— GOAL OF THE EXERCISE —
Starting at the line containing "Description (418, 1114)" and ending at the line containing "Bondage (523, 149)", print every line of the material below exactly, both ends included, and stop there.

─── AVAILABLE RECORDS

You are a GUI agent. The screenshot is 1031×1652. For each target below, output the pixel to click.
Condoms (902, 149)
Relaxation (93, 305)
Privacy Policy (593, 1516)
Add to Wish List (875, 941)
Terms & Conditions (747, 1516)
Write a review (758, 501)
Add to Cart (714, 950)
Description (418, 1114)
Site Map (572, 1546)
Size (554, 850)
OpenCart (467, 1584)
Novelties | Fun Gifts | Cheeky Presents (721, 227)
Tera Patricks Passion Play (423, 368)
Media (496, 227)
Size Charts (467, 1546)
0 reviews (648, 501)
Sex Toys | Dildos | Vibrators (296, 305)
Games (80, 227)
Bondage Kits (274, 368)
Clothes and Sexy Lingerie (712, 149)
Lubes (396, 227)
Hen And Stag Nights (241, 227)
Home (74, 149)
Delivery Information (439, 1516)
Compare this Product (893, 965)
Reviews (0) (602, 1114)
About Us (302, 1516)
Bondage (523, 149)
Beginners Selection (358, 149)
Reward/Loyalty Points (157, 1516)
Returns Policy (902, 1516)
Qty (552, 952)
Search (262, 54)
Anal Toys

──────
─── AVAILABLE RECORDS

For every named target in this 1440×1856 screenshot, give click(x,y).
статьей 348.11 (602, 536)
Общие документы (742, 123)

──────

— OUTPUT —
Description (418, 1114)
Site Map (572, 1546)
Size (554, 850)
OpenCart (467, 1584)
Novelties | Fun Gifts | Cheeky Presents (721, 227)
Tera Patricks Passion Play (423, 368)
Media (496, 227)
Size Charts (467, 1546)
0 reviews (648, 501)
Sex Toys | Dildos | Vibrators (296, 305)
Games (80, 227)
Bondage Kits (274, 368)
Clothes and Sexy Lingerie (712, 149)
Lubes (396, 227)
Hen And Stag Nights (241, 227)
Home (74, 149)
Delivery Information (439, 1516)
Compare this Product (893, 965)
Reviews (0) (602, 1114)
About Us (302, 1516)
Bondage (523, 149)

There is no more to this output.